** Opening DATA PROVIDED block **

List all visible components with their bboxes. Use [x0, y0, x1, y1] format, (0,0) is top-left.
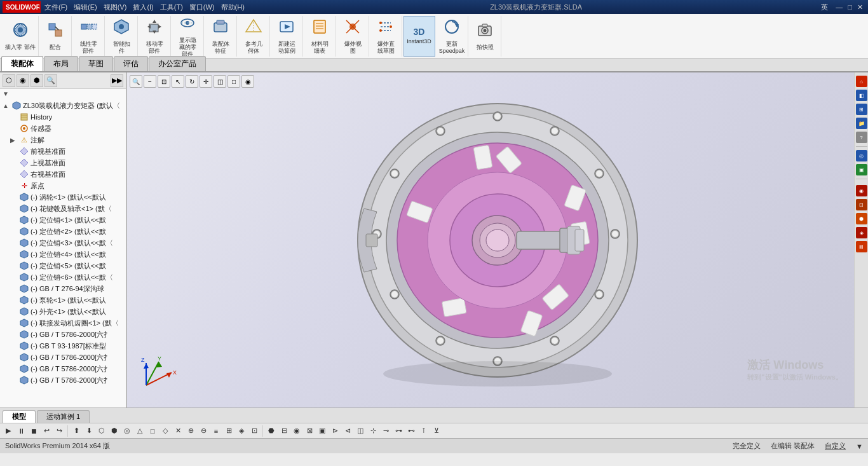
bt-icon11[interactable]: ⊖ — [198, 425, 209, 437]
vp-pan-btn[interactable]: ✛ — [200, 75, 212, 88]
bt-icon5[interactable]: ◎ — [121, 425, 133, 437]
tree-part-bolt4[interactable]: (-) GB / T 5786-2000[六扌 — [0, 374, 126, 386]
bt-icon20[interactable]: ▣ — [316, 425, 328, 437]
toolbar-bom[interactable]: 材料明细表 — [304, 16, 336, 57]
vp-zoom-out-btn[interactable]: − — [144, 75, 156, 88]
vp-orientation-btn[interactable]: ◎ — [856, 150, 867, 161]
tree-history[interactable]: History — [0, 111, 126, 123]
toolbar-capture[interactable]: 拍快照 — [470, 16, 501, 57]
vp-right-btn5[interactable]: ⊠ — [856, 241, 867, 252]
menu-view[interactable]: 视图(V) — [104, 3, 127, 12]
panel-expand-icon[interactable]: ▶▶ — [111, 74, 123, 87]
tab-sketch[interactable]: 草图 — [79, 56, 113, 71]
tree-part-turbine[interactable]: (-) 涡轮<1> (默认<<默认 — [0, 191, 126, 203]
bt-icon3[interactable]: ⬡ — [96, 425, 107, 437]
vp-question-btn[interactable]: ? — [856, 132, 867, 143]
toolbar-ref-geometry[interactable]: 参考几何体 — [238, 16, 270, 57]
bt-icon28[interactable]: ⊺ — [418, 425, 430, 437]
toolbar-mate[interactable]: 配合 — [40, 16, 72, 57]
tab-layout[interactable]: 布局 — [44, 56, 78, 71]
btab-motion[interactable]: 运动算例 1 — [37, 410, 90, 423]
tree-front-plane[interactable]: 前视基准面 — [0, 146, 126, 157]
bt-icon16[interactable]: ⬣ — [266, 425, 277, 437]
bt-icon27[interactable]: ⊷ — [405, 425, 417, 437]
tree-part-pin3[interactable]: (-) 定位销<3> (默认<<默〈 — [0, 237, 126, 249]
panel-filter-icon[interactable]: ⬡ — [3, 74, 15, 87]
tree-top-plane[interactable]: 上视基准面 — [0, 157, 126, 168]
tree-part-bearing[interactable]: (-) GB / T 276-94深沟球 — [0, 283, 126, 294]
menu-tools[interactable]: 工具(T) — [160, 3, 183, 12]
menu-help[interactable]: 帮助(H) — [221, 3, 245, 12]
menu-insert[interactable]: 插入(I) — [133, 3, 153, 12]
tree-part-pin2[interactable]: (-) 定位销<2> (默认<<默 — [0, 226, 126, 237]
vp-display-style-btn[interactable]: ▣ — [856, 164, 867, 175]
tree-part-washer[interactable]: (-) GB T 93-1987[标准型 — [0, 340, 126, 352]
3d-viewport[interactable]: 🔍 − ⊡ ↖ ↻ ✛ ◫ □ ◉ — [127, 72, 868, 408]
toolbar-show-hide[interactable]: 显示隐藏的零部件 — [172, 16, 204, 57]
vp-view3-btn[interactable]: 📁 — [856, 118, 867, 129]
toolbar-new-motion[interactable]: 新建运动算例 — [271, 16, 303, 57]
bt-icon10[interactable]: ⊕ — [185, 425, 196, 437]
tree-origin[interactable]: ✛ 原点 — [0, 180, 126, 191]
bt-icon14[interactable]: ◈ — [236, 425, 247, 437]
tree-part-bolt1[interactable]: (-) GB / T 5786-2000[六扌 — [0, 329, 126, 340]
panel-sensor-icon[interactable]: ◉ — [17, 74, 29, 87]
toolbar-explode[interactable]: 爆炸视图 — [337, 16, 369, 57]
vp-view1-btn[interactable]: ◧ — [856, 90, 867, 101]
toolbar-instant3d[interactable]: 3D Instant3D — [403, 16, 435, 57]
menu-window[interactable]: 窗口(W) — [189, 3, 215, 12]
minimize-button[interactable]: — — [836, 3, 843, 11]
bt-icon25[interactable]: ⊸ — [380, 425, 391, 437]
toolbar-smart-fasteners[interactable]: 智能扣件 — [106, 16, 138, 57]
close-button[interactable]: ✕ — [857, 3, 863, 11]
toolbar-explode-line[interactable]: 爆炸直线草图 — [370, 16, 402, 57]
vp-fit-btn[interactable]: ⊡ — [158, 75, 170, 88]
toolbar-update-speedpak[interactable]: 更新Speedpak — [437, 16, 468, 57]
vp-select-btn[interactable]: ↖ — [172, 75, 184, 88]
tree-part-pin6[interactable]: (-) 定位销<6> (默认<<默〈 — [0, 271, 126, 283]
tree-part-bolt2[interactable]: (-) GB / T 5786-2000[六扌 — [0, 352, 126, 363]
status-dropdown-icon[interactable]: ▼ — [856, 442, 863, 450]
maximize-button[interactable]: □ — [848, 3, 852, 11]
tree-part-pump[interactable]: (-) 泵轮<1> (默认<<默认 — [0, 294, 126, 306]
vp-rotate-btn[interactable]: ↻ — [186, 75, 198, 88]
bt-icon23[interactable]: ◫ — [355, 425, 366, 437]
status-customize[interactable]: 自定义 — [825, 441, 846, 451]
vp-zoom-in-btn[interactable]: 🔍 — [130, 75, 142, 88]
toolbar-linear[interactable]: 线性零部件 — [73, 16, 105, 57]
bt-icon19[interactable]: ⊠ — [304, 425, 315, 437]
bt-icon15[interactable]: ⊡ — [248, 425, 260, 437]
tab-evaluate[interactable]: 评估 — [114, 56, 148, 71]
tree-part-pin4[interactable]: (-) 定位销<4> (默认<<默 — [0, 249, 126, 260]
bt-icon17[interactable]: ⊟ — [278, 425, 290, 437]
vp-view2-btn[interactable]: ⊞ — [856, 104, 867, 115]
bt-icon29[interactable]: ⊻ — [431, 425, 442, 437]
panel-search-icon[interactable]: 🔍 — [44, 74, 57, 87]
btab-model[interactable]: 模型 — [3, 410, 36, 423]
bt-stop-icon[interactable]: ⏹ — [28, 425, 39, 437]
bt-icon4[interactable]: ⬢ — [109, 425, 120, 437]
bt-icon26[interactable]: ⊶ — [393, 425, 404, 437]
tab-office[interactable]: 办公室产品 — [149, 56, 206, 71]
tree-right-plane[interactable]: 右视基准面 — [0, 168, 126, 180]
vp-right-btn3[interactable]: ⬢ — [856, 213, 867, 224]
bt-icon21[interactable]: ⊳ — [329, 425, 341, 437]
bt-icon2[interactable]: ⬇ — [83, 425, 95, 437]
vp-right-btn2[interactable]: ⊡ — [856, 199, 867, 210]
toolbar-assembly-feature[interactable]: 装配体特征 — [205, 16, 237, 57]
tab-assembly[interactable]: 装配体 — [1, 56, 43, 71]
tree-part-bolt3[interactable]: (-) GB / T 5786-2000[六扌 — [0, 363, 126, 374]
vp-render-btn[interactable]: ◉ — [241, 75, 254, 88]
vp-right-btn1[interactable]: ◉ — [856, 185, 867, 196]
bt-icon1[interactable]: ⬆ — [71, 425, 82, 437]
vp-right-btn4[interactable]: ◈ — [856, 227, 867, 238]
bt-play-icon[interactable]: ▶ — [3, 425, 14, 437]
bt-pause-icon[interactable]: ⏸ — [15, 425, 27, 437]
vp-section-btn[interactable]: ◫ — [214, 75, 226, 88]
bt-undo-icon[interactable]: ↩ — [41, 425, 52, 437]
tree-annotation[interactable]: ▶ ⚠ 注解 — [0, 134, 126, 146]
tree-part-shell[interactable]: (-) 外壳<1> (默认<<默认 — [0, 306, 126, 317]
expand-root-icon[interactable]: ▲ — [3, 102, 10, 109]
vp-home-btn[interactable]: ⌂ — [856, 76, 867, 87]
panel-assembly-icon[interactable]: ⬢ — [31, 74, 43, 87]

** Closing DATA PROVIDED block **

REQUIRED WORK »
Scan the data above and report each line in which "plane" is present.

PROBLEM SOLUTION »
tree-front-plane[interactable]: 前视基准面 — [0, 146, 126, 157]
tree-top-plane[interactable]: 上视基准面 — [0, 157, 126, 168]
tree-right-plane[interactable]: 右视基准面 — [0, 168, 126, 180]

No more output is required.